Saturday, March 25, 2006

Thank You for Writing Well

The San Francisco Chronicle is more or less the nearest major city newspaper to where I live---it's the one that's on the stands here, anyway. So I read it as much or more than any other daily newspaper. There may be writers as good or better in papers I don't read.

And I've been published in 5 different sections of it over the past several years, so I am prejudiced by that, though not altogether for.

But it's hard for me to imagine that there can be better writers than some now writing for the Chron. Columnist Jon Carroll is so good at what he does, and what he does is so unique, that the high quality of the writing is just part of the package. Mark Morford, who cut his teeth as an on-line only opinionator (a proto-blogger, as it were) has found his voice as a regular columnist. A terrific writer. As is my old friend and colleague, Kenneth Baker, the art writer. I've admired his writing for many years, even when I wasn't so crazy for the art he wrote about. Tim Goodman, the TV guy, is pretty good, too, although they give the TV writers about twice the space they need to say what they say.

But what prompts this effusion is Mick LaSalle, the chief movie critic. He is simply the best writer on film I know of. His reviews are the best written, most knowledgeable, most trenchant and most interesting of anybody's I've read since at least Frank Rich (and I mean his movie reviews in the 70s and 80s.) His Sunday question-and-answer column is terrific, too.

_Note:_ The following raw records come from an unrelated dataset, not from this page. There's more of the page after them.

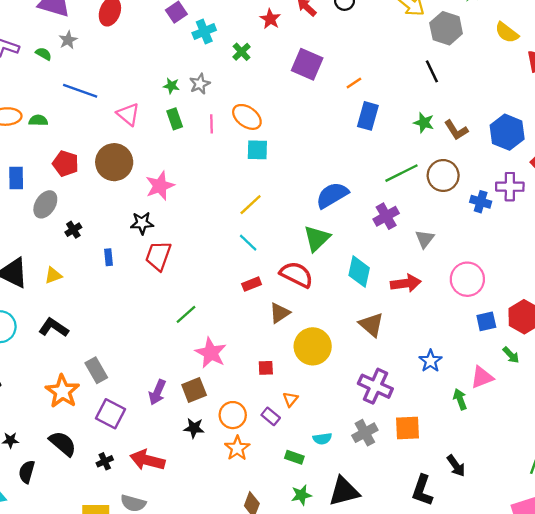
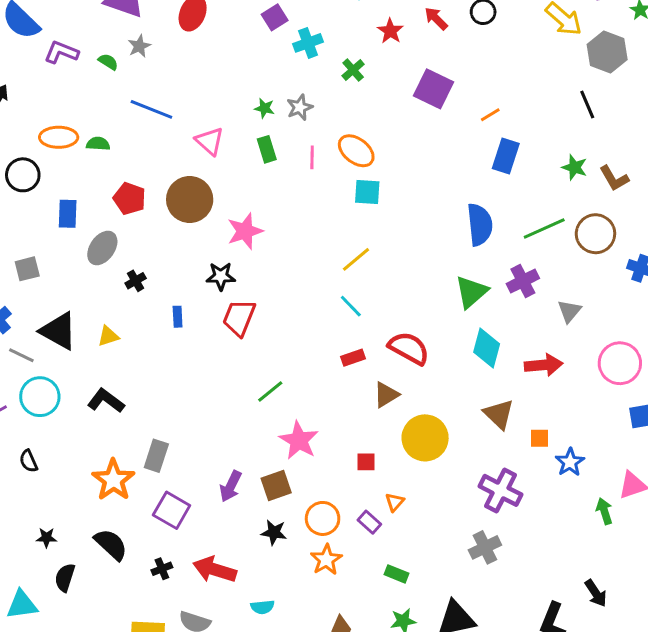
blue semicircle: (332, 195) -> (480, 225), moved, turned 112
green triangle: (317, 238) -> (471, 292), moved
gray rectangle: (96, 370) -> (156, 456), turned 45
orange square: (407, 428) -> (539, 438), moved, size x0.6
cyan semicircle: (322, 439) -> (262, 607), moved

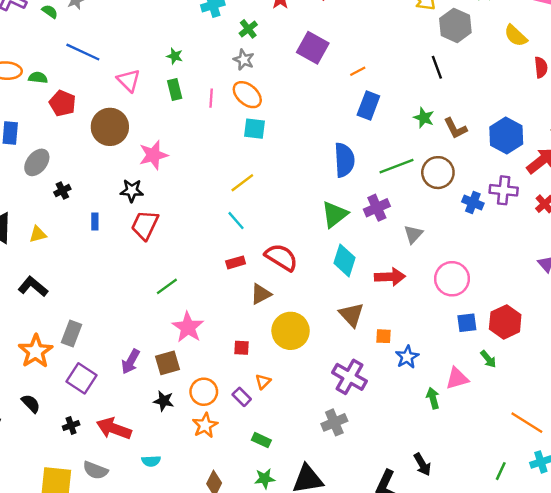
gray star: (300, 107) -> (244, 60), moved, turned -30
red pentagon: (130, 199) -> (62, 103), moved
black semicircle: (111, 544) -> (31, 404), size x0.7

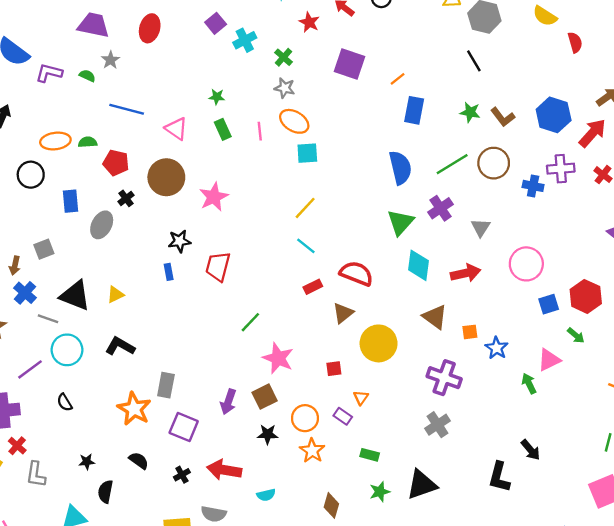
black cross: (62, 191) -> (126, 198), moved
black star: (132, 191) -> (179, 241), moved

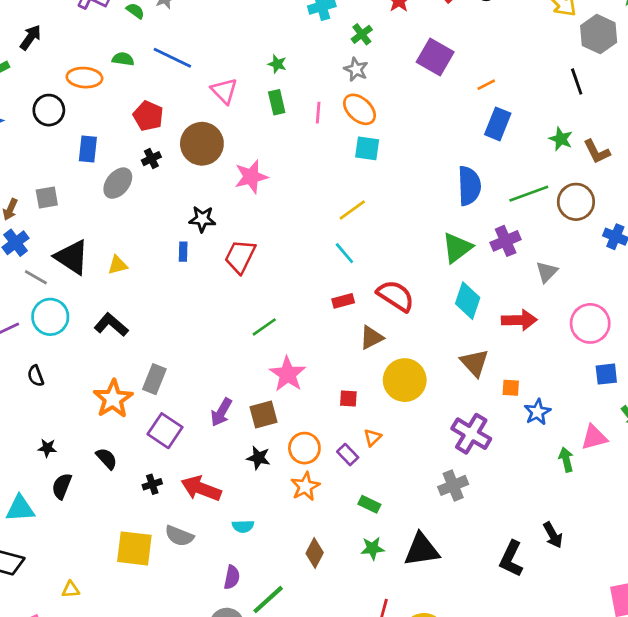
green semicircle: (88, 142) -> (123, 59), moved

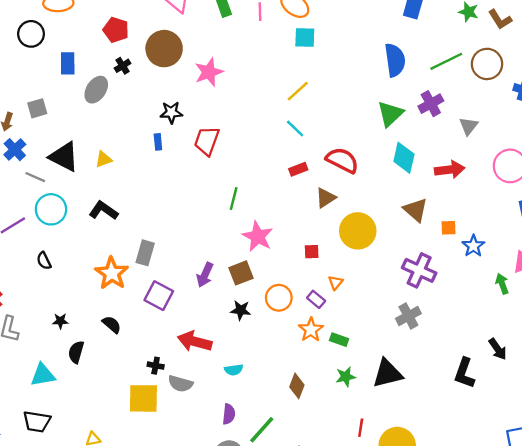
green line: (264, 327) -> (234, 199), turned -35
black cross: (152, 484) -> (156, 366), moved, turned 35
orange star: (305, 486) -> (311, 330), moved

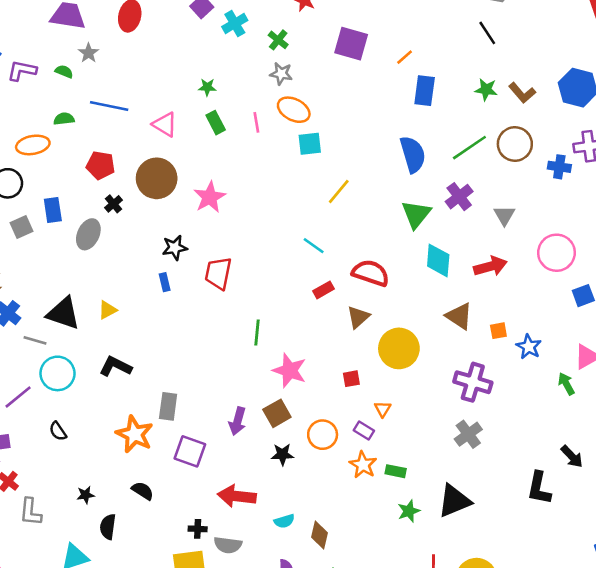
yellow line: (298, 91) -> (339, 192), moved
gray square: (37, 108) -> (21, 227), moved
brown diamond: (297, 386) -> (319, 535), moved

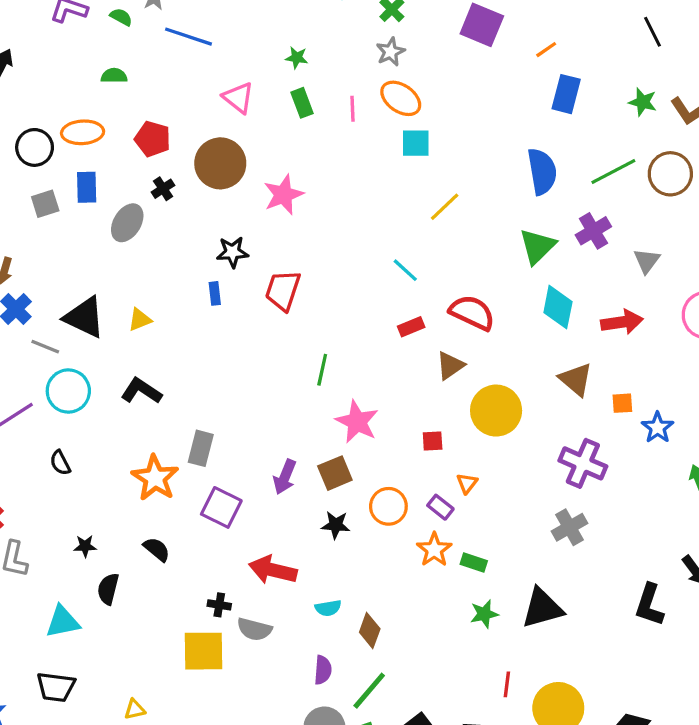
gray star: (281, 74) -> (391, 52), turned 30
blue line: (109, 106) -> (189, 37), moved
orange ellipse: (33, 145) -> (83, 132), moved

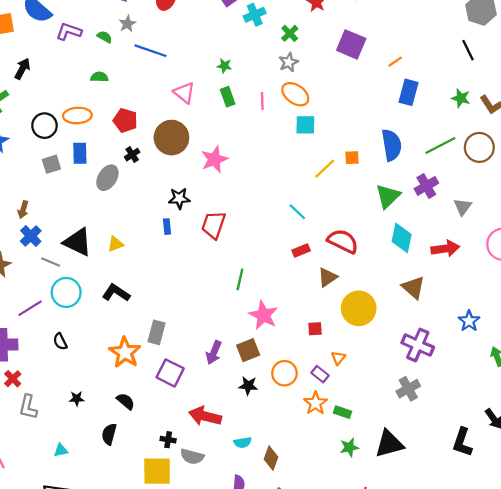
orange square: (622, 403) -> (352, 158), moved
black semicircle: (108, 589) -> (109, 434), moved
cyan triangle: (63, 622) -> (61, 450), size x0.6

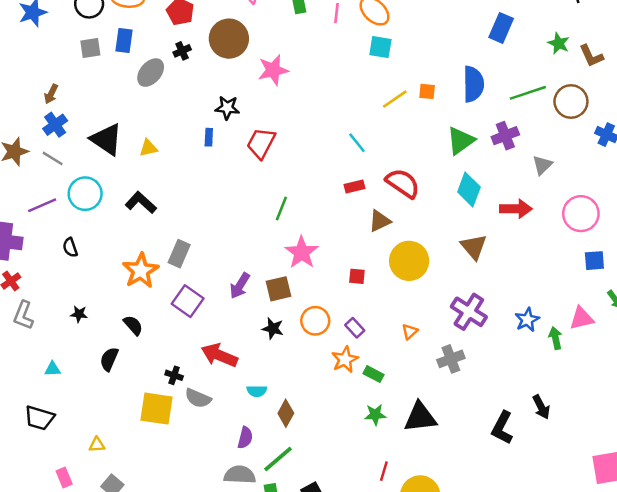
gray line: (51, 262) -> (53, 158), moved
blue star: (469, 321) -> (527, 320), moved
orange triangle: (338, 358) -> (410, 332), moved

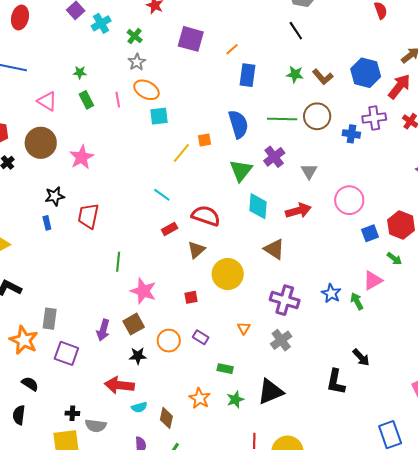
green line: (528, 93) -> (282, 119), turned 36
red arrow: (219, 355) -> (119, 385), moved
orange star: (345, 359) -> (200, 398), moved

Friday he reviewed "Thank You for Smoking," about a tobacco lobbyist. I saw the writer of the book (Christopher Buckley), the screenwriter (?), the director (Jason Reitman) and the star (Aaron Eckhart) on Charlie Rose. Such a group of self-satisfied cynics, it was dismaying. Wondering if I got the right impression of the film, I went online to read reviews. "Rotten Tomatoes" had a ton of them, and I read several of the major ones, learned a little, but not very much.

Then comes LaSalle in the Chron on Friday: "Thank You for Smoking" is a glib satire with a slick surface, lots of snappy patter and nothing to sell but its own cleverness. It's as smooth as its tobacco lobbyist hero and almost as empty, for despite the incisiveness of its observations, about the nature of media and the idiocy of the public, it operates without a strong point of view. This results in a lack of passion and intensity, but the movie has something else going for it, something that's not as entertaining but interesting all the same: a deep-down hopelessness. "

So this is exactly what I wanted to know about this movie. It confirms the feeling I got from the Charlie Rose show. Now I know I'm not going to rush out to see it. But I keep reading---because the review is itself compelling.

""Thank You for Smoking" doesn't exactly represent our era. Rather it is, in itself, an embodiment of it, a litany of complaints followed by a shrug of the shoulders, a movie about the morass that can't see through the morass. "

This places the movie in the cultural context, which is the context in which we'll see it. But there's the form of the movie itself, the approach it takes:

"This lack of vision limits the film. After all, seeing through the morass is precisely what great satire does -- it takes a position above the current situation, sees past it, understands it and gives a warning. "Network," "MASH," "A Face in the Crowd" and "The Manchurian Candidate" all belong in that exalted category, whereas "Thank You for Smoking" is more along the order of spoof, a send-up of identifiable types that is meant to amuse all and offend none. "

Maybe it's a measure of the dumbed-down mediaverse we're used to now, but to be reminded of the difference between "satire" and "spoof," is a real gift these days, and it means something. Something besides making me wonder how many other film reviewers know the difference, since most seem to use the terms interchangeably.

The review then closes the deal:

"Yet at the heart of "Thank You for Smoking" is a belief in the importance of one thing: success. Nick's talent is real, and in the construct of this film, it would be a terrible thing if he did not get a chance to practice his gift and enjoy its rewards. That's an amazing way to see Nick, a point of view that's cynical in the extreme without the filmmaker seeming to notice. Obviously, just a little beneath the surface of this supposedly biting satire, there are attitudes and assumptions in serious need of satirical treatment. "

The deal is: I learned enough about the movie to make a decision about seeing or not seeing it. And I've learned something by reading the review, and I've enjoyed the reading experience. I got pleasure from the writing. Confirmation of my intuitions about the movie is a big bonus.

Of course these aren't the only fine writers on the Chronicle, not to mention those perspicacious editors. But I should mention one more, a writer in pictures and words: Don Asmussen. I must mention his comic genius, as I steal his panels every once in awhile for this blog. (Fully attributed to him and the Chron, mind you---don't go recommending me for a Washington Post blog.) But I reproduce them from the web site only at least a day after they appear in the print edition. This thief has some honor.

1 comment:

Fred Mangels said...

Sorry. I don't see how anyone, even a lefty, could consider Mark Morford a good writer.